From the first line down to the line containing "Блог (36, 1033)", print the records below exactly, leaving every picture out.
BEGIN RECORDS PROVIDED
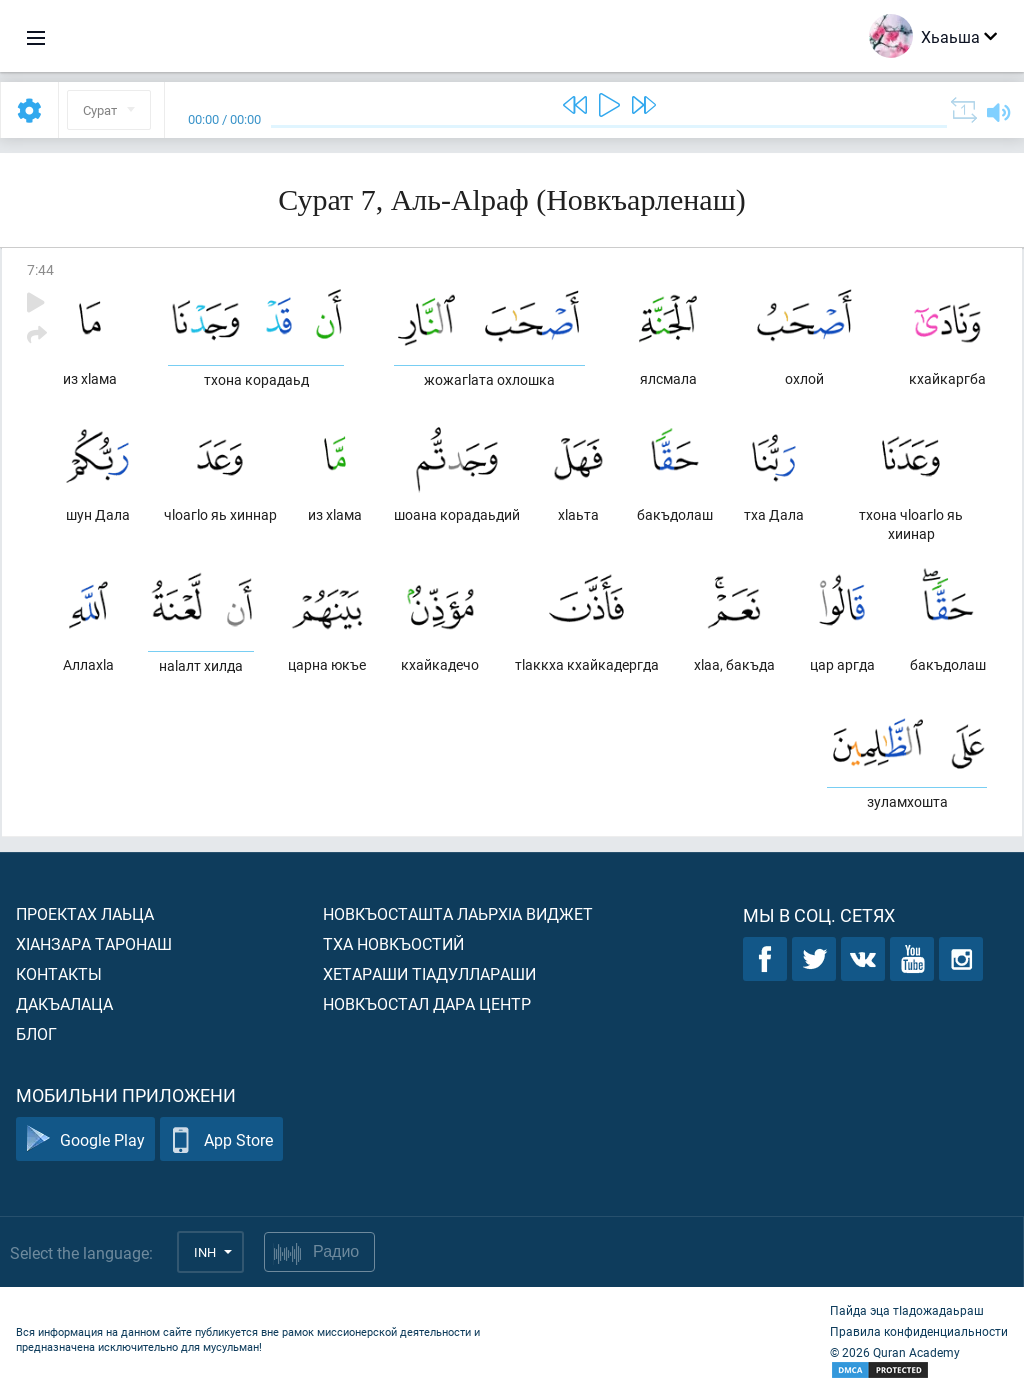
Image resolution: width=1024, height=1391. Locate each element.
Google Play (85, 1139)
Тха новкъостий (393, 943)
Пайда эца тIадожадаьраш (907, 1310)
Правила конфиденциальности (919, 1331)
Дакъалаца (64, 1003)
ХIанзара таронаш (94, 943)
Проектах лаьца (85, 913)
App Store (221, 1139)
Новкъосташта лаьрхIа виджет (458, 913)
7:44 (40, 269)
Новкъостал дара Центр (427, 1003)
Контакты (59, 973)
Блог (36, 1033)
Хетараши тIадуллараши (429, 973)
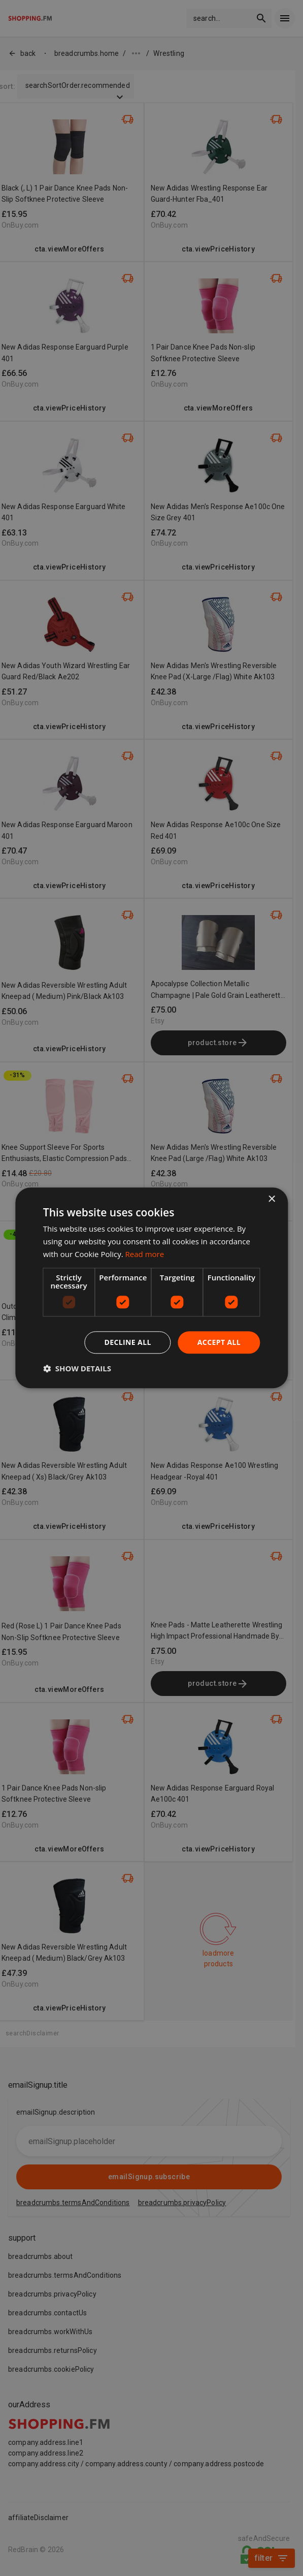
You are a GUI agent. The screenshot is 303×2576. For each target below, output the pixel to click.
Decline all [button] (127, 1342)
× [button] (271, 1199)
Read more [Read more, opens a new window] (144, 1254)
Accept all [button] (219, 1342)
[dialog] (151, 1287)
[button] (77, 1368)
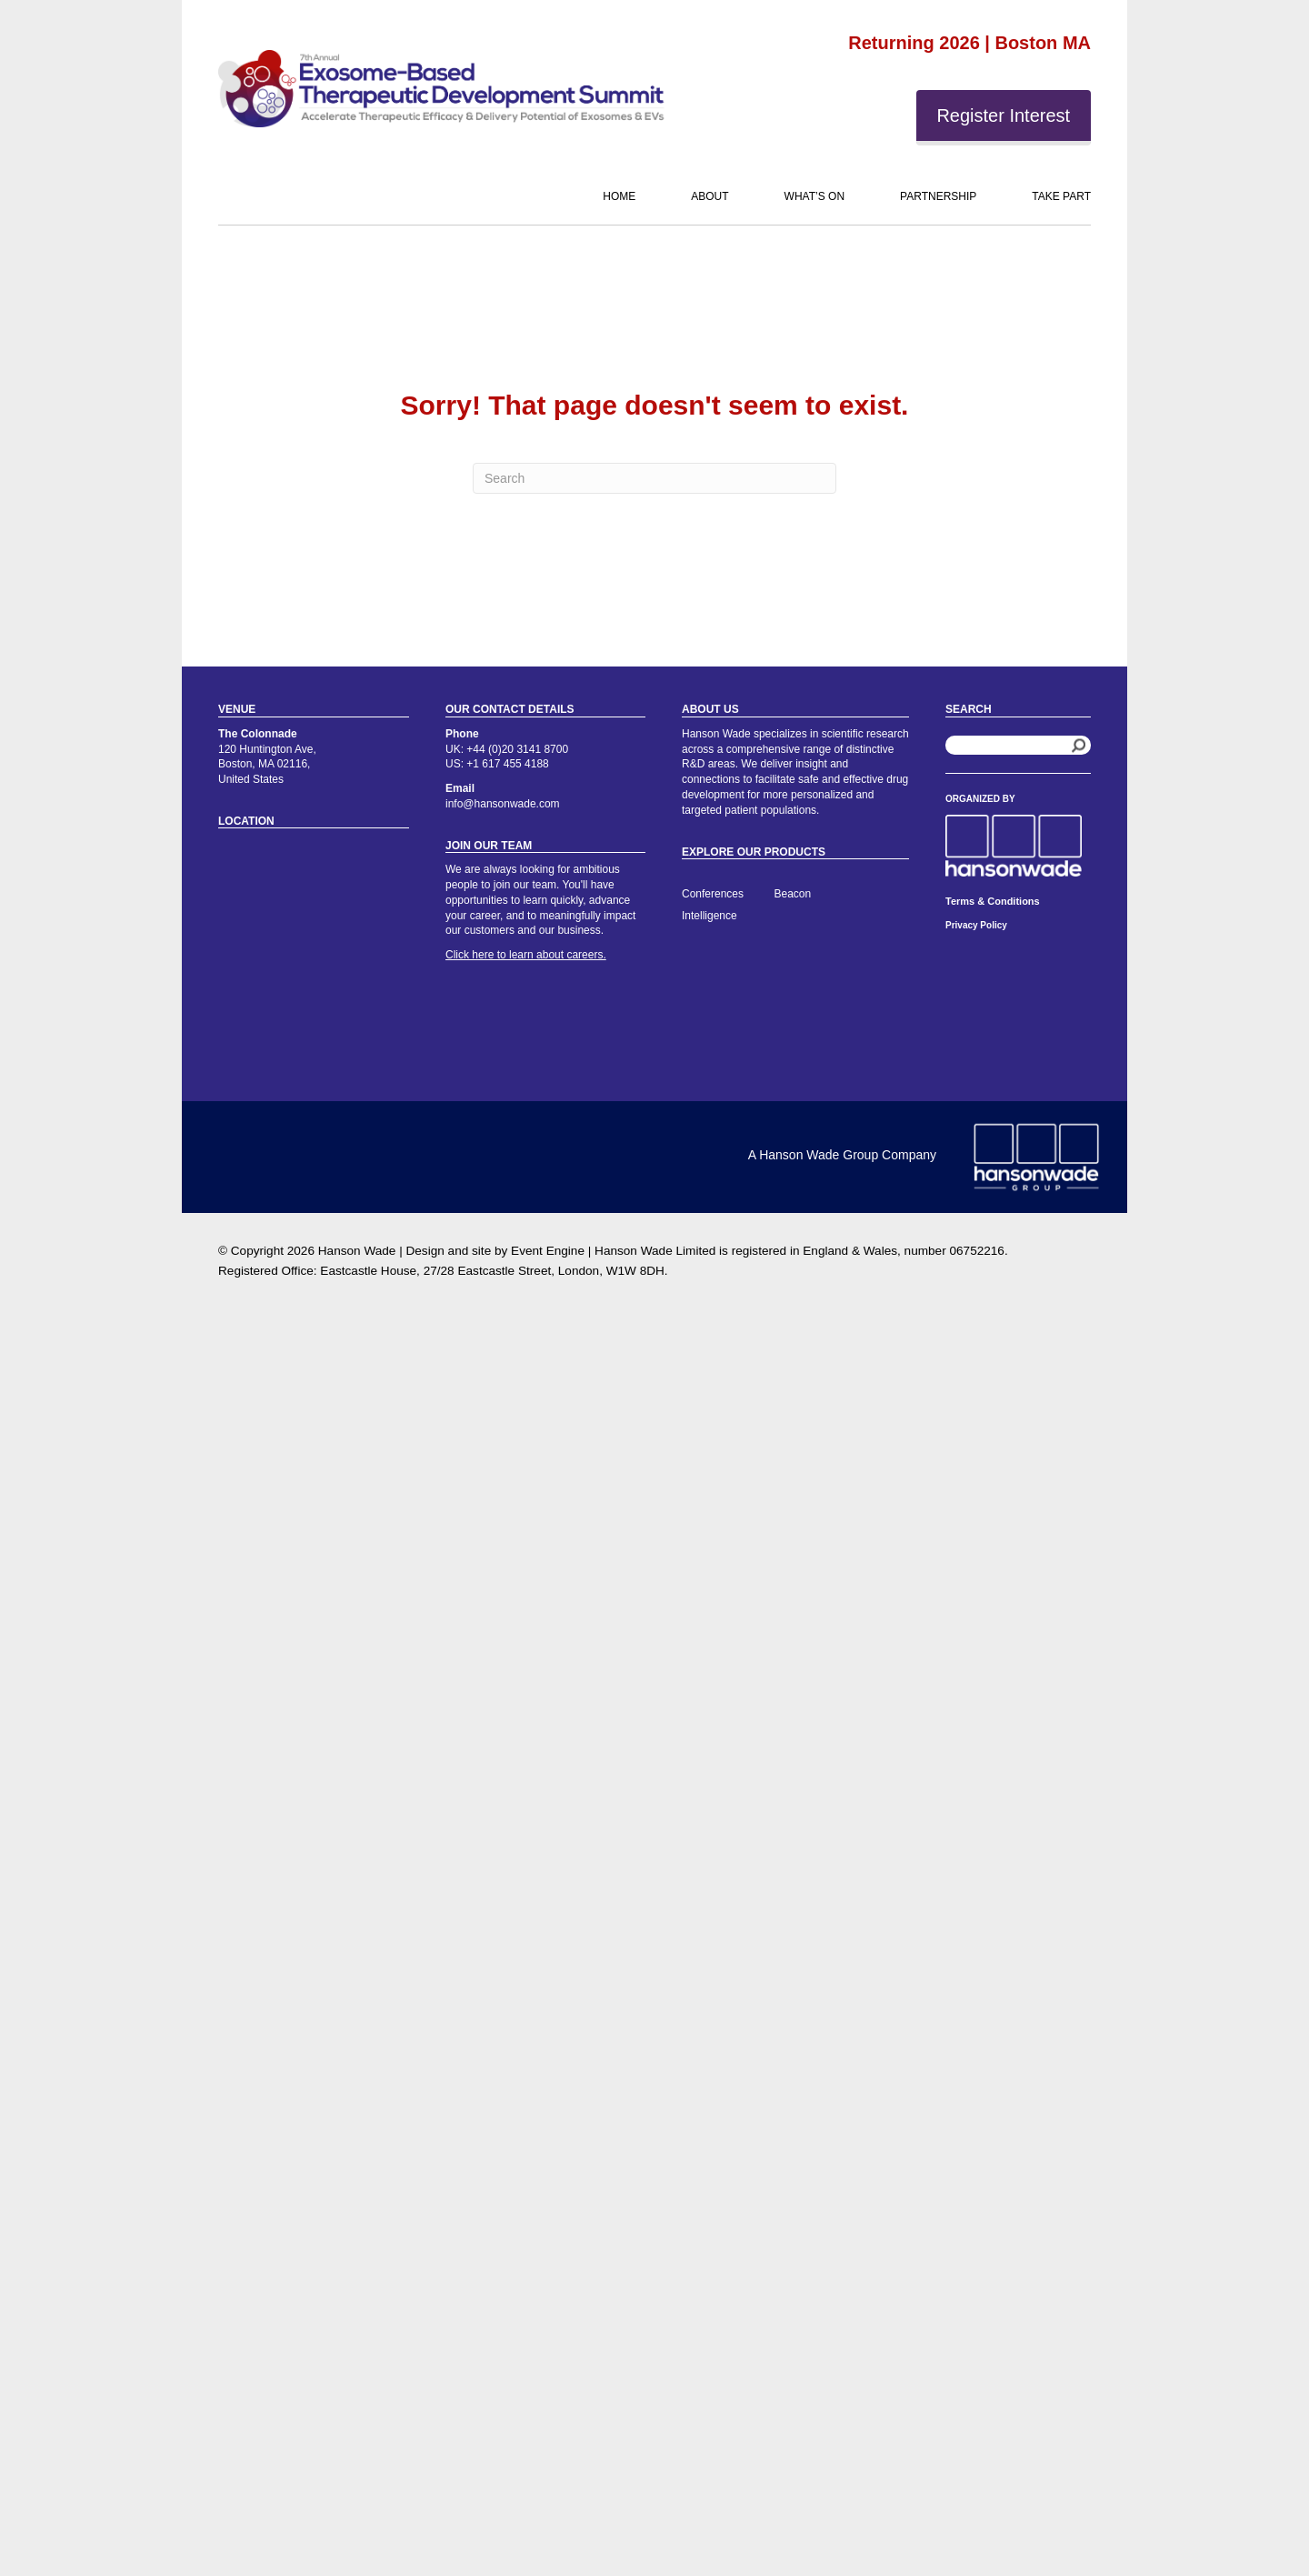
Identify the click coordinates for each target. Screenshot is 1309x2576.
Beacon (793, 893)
END RECORDS PROVIDED
* **ANSWER FOR THIS EXERCISE**
Image resolution: width=1024, height=1391. Locate each element.
Google Play (85, 1139)
Тха новкъостий (393, 943)
Пайда эца тIадожадаьраш (907, 1310)
Правила конфиденциальности (919, 1331)
Дакъалаца (64, 1003)
ХIанзара таронаш (94, 943)
Проектах лаьца (85, 913)
App Store (221, 1139)
Новкъосташта лаьрхIа виджет (458, 913)
7:44 (40, 269)
Новкъостал дара Центр (427, 1003)
Контакты (59, 973)
Блог (36, 1033)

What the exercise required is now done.